![]() |
| Sumber Ilustrasi : iStock. |
Oleh : Ari
Rahmayanti
Berdasarkan data yang dihimpun oleh Kementerian Pemberdayaan Perempuan dan Perlindungan Anak (KemenPPPA) mencatat sepanjang tahun 2024 ada 28.789 kasus kekerasan terhadap perempuan, dan 19.045 diantaranya adalah kekerasan dalam rumah tangga (KDRT). Sementara kekerasan terhadap anak mencapai 28.831 kasus.
Banyaknya kasus kekerasan dalam rumah tangga kian hari semakin mengkhawatirkan. Padahal, negara
telah berkomitmen menghapuskan kekerasan dalam rumah tangga dengan mengeluarkan dasar hukum yang tertuang pada UU No. 23 Tahun 2004 tentang Penghapusan Kekerasan Dalam
Rumah Tangga. Namun pada kenyataan di masyarakat justru KDRT semakin meningkat.
Sistem yang Kehilangan Nilai
Jika kita menelusuri lebih dalam, kekerasan ini bukan semata
kesalahan individu. Namun lahir dari sistem kehidupan sekuler-liberal yang
menyingkirkan nilai agama dari ruang kehidupan publik. Sistem ini menjadikan materi dari
kebebasan individu sebagai ukuran kebahagiaan, bukan ketakwaan dan tanggung
jawab moral.
Seringkali konflik dalam rumah tangga ditenggarai oleh masalah ekonomi. Kebutuhan hidup yang terus bertambah, harga kebutuhan yang terus mengalami kenaikan, tapi penghasilan tidak bertambah akhirnya memicu percikan perselisihan antara suami dan istri, tak jarang sikap saling menuntut melahirkan emosi yang mudah meledak, dan kekerasan pun menjadi jalan pintas. Kondisi ini membuat rumah tangga di kalangan masyarakat kehilangan ketenangan dan ketenteraman.
Islam menegaskan
bahwa ketenangan hidup tidak akan lahir dari sekadar harta atau kebebasan,
tetapi dari ketundukan kepada Allah. Sebagaimana firman Nya:
“Dan diatara tanda-tanda kekuasaan Nya ialah Dia menciptakan untukmu pasangan hidup dari jenismu sendiri supaya kamu merasa tenteram kepadanya, dan dijadikan Nya diantaramu rasa kasih dan sayang.” (TQS. Ar Rum : 21)
Ayat ini
menunjukkan bahwa tujuan berumah tangga bukan hanya sekedar penyatuan fisik, tetapi juga
pembentukan hubungan spiritual yang menumbuhkan kasih dan sayang. Ketika
hubungan dibangun tanpa nilai takwa, maka yang lahir bukanlah ketenangan,
melainkan pertikaian.
Keluarga dalam Pandangan Islam
Dalam Islam, keluarga adalah fondasi masyarakat. Karena itu,
Rasulullah saw sangat menekankan tanggung jawab moral di dalam rumah tangga.
Beliau bersabda:
“Sebaik-baik kalian adalah yang paling baik terhadap keluarganya, dan aku adalah yang paling baik terhadap keluargaku.” (HR. At Tirmidzi).
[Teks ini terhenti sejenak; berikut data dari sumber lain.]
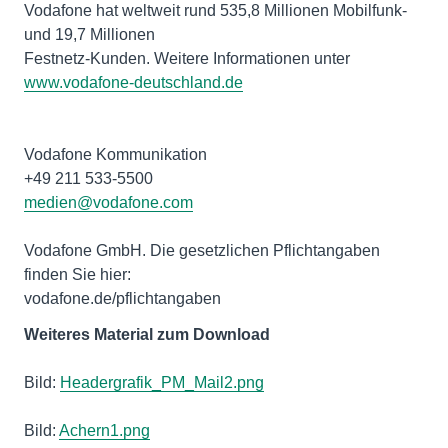
Vodafone hat weltweit rund 535,8 Millionen Mobilfunk-
und 19,7 Millionen
Festnetz-Kunden. Weitere Informationen unter
www.vodafone-deutschland.de
Vodafone Kommunikation
medien@vodafone.com
Vodafone GmbH. Die gesetzlichen Pflichtangaben
finden Sie hier:
vodafone.de/pflichtangaben
Weiteres Material zum Download
Bild:
Headergrafik_PM_Mail2.png
Bild:
Achern1.png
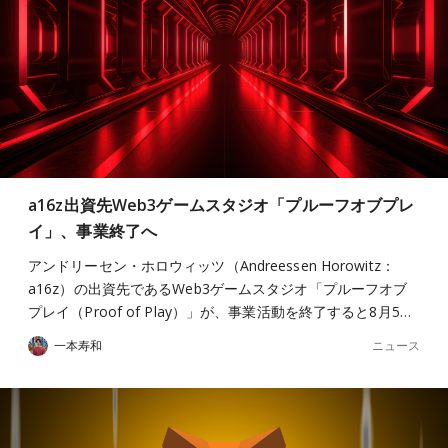
a16z出資先Web3ゲームスタジオ「プルーフオブプレ
イ」、事業終了へ
アンドリーセン・ホロウィッツ（Andreessen Horowitz：
a16z）の出資先であるWeb3ゲームスタジオ「プルーフオブ
プレイ（Proof of Play）」が、事業活動を終了すると8月5…
ニュース
一本寿和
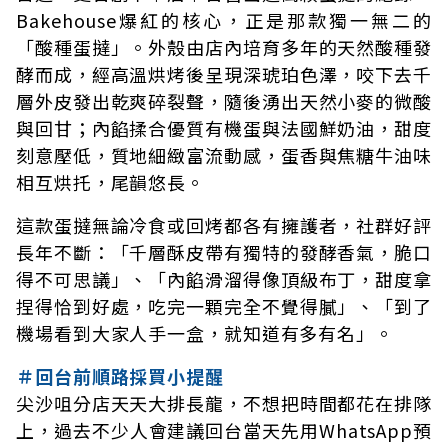
Bakehouse爆紅的核心，正是那款獨一無二的
「酸種蛋撻」。外殼由店內培育多年的天然酸種發
酵而成，經高溫烘烤後呈現深琥珀色澤，咬下去千
層外皮發出乾爽碎裂聲，隨後湧出天然小麥的微酸
與回甘；內餡揉合優質有機蛋與法國鮮奶油，甜度
刻意壓低，質地細緻富流動感，蛋香與焦糖牛油味
相互烘托，尾韻悠長。
這款蛋撻無論冷食或回烤都各有擁護者，社群好評
長年不斷：「千層酥皮帶有獨特的發酵香氣，脆口
得不可思議」、「內餡滑溜得像頂級布丁，甜度拿
捏得恰到好處，吃完一顆完全不覺得膩」、「到了
機場看到大家人手一盒，就知道有多有名」。
＃回台前順路採買小提醒
尖沙咀分店天天大排長龍，不想把時間都花在排隊
上，過去不少人會建議回台當天先用WhatsApp預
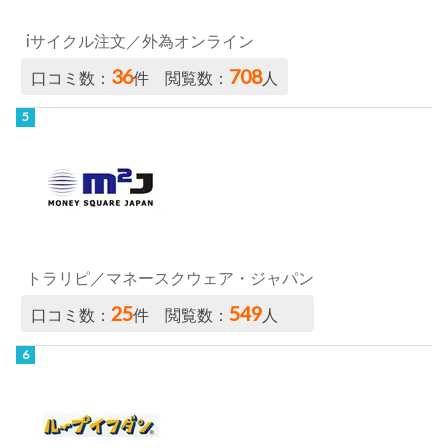
iサイクル注文／外為オンライン
36
708
口コミ数：
件 閲覧数：
人
トラリピ／マネースクウェア・ジャパン
25
549
口コミ数：
件 閲覧数：
人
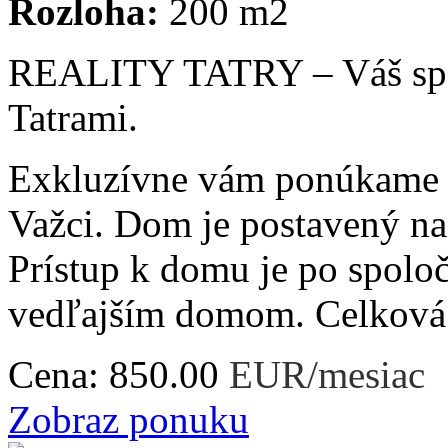
Rozloha:
200 m2
REALITY TATRY – Váš spoľa
Tatrami.
Exkluzívne vám ponúkame 
Važci. Dom je postavený 
Prístup k domu je po spoloč
vedľajším domom. Celková 
Cena:
850.00
EUR/mesiac
Zobraz ponuku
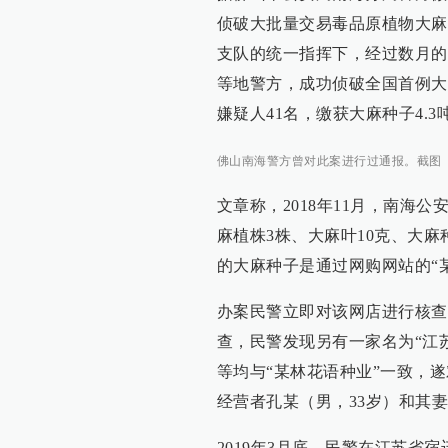
侦破大批量交易毒品原植物大麻
支队的统一指挥下，经过数月的
等地警方，成功侦破全国首例大
嫌疑人41名，缴获大麻种子4.3
佛山南海警方曾对此案进行过通报。截图
文章称，2018年11月，南海
麻植株3株、大麻叶10克、大
的大麻种子是通过网购网站的“
办案民警立即对该网店进行核查
查，民警发现另有一家名为“江
等均与“某林花语种业”一致，
经营者孔某（男，33岁）和其
2019年3月底，民警在江苏省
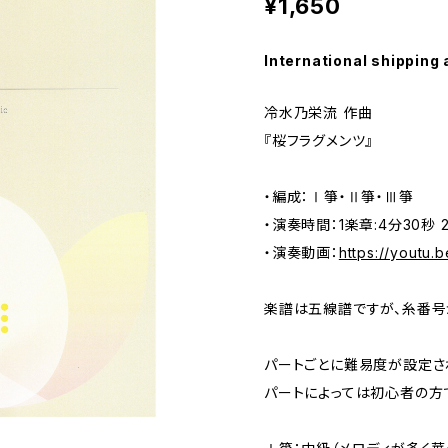
¥1,650
International shipping 
冷水乃栄流 作曲
『桜フラグメンツ』
・編成：Ⅰ箏・Ⅱ箏・Ⅲ箏
・演奏時間：1楽章:4分30秒 
・演奏動画：
https://youtu
楽譜は五線譜ですが、糸番号
パートごとに難易度が設定さ
パートによっては初心者の方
Hadits ini mengingatkan bahwa ukuran kebaikan seseorang bukan pada jabatan atau prestasi sosialnya, melainkan bagaimana ia memperlakukan keluarganya. Kekerasan, dalam bentuk apapun jelas bertentangan dengan teladan Nabi.
Islam juga menegaskan bahwa setiap orang adalah pemimpin yang kelak
akan dimintai pertanggungjawaban :
“setiap kalian adalah pemimpin dan setiap kalian akan dimintai pertanggung jawaban atas apa yang dipimpinnya.” (HR. Al Bukhari dan Muslim)
Artinya seorang
suami tidak bisa bertindak semena-mena terhadap istri dan anaknya. Ia wajib
menjadi pelindung, bukan penguasa. Begitu pula istri, dituntut menjadi
pendamping yang menjaga kehormatan keluarga, bukan bersaing dalam dominasi.
Menegakkan Sistem yang Menumbuhkan Takwa
Keluarga sakinah tidak akan tumbuh di atas fondasi sistem sekuler-liberal yang menyingkirkan agama. Islam tidak hanya memberi tuntunan moral,
tetapi menghadirkan sistem kehidupan yang komprehensif mulai dari pendidikan,
peran keluarga, hingga tanggung jawab negara. Diantara pengaturan Islam membentuk fondasi keluarga yang kuat ialah :
Pertama, pendidikan berbasis iman dan akhlak. Islam menempatkan pendidikan sebagai jalan utama membentuk manusia berkepribadian takwa. Tujuannya bukan sekedar mencetak manusia cerdas secara intelektual, tetapi juga berjiwa tunduk pada Allah.
Sejarah mencatat, pada masa Khalifah Abbasiyah, Pendidikan
dijalankan atas dasar akidah Islam. Dari sinilah lahir para ilmuwan besar
seperti Al Khawarizmi, ibnu Sina, Al Farabi, Ibnu Al Haytham, dan Al Ghazali.
Mereka bukan sekedar ilmuwan, tetapi juga ulama yang beriman, berakhlak, dan
memahami hakikat ilmu sebagai bagian dari ibadah.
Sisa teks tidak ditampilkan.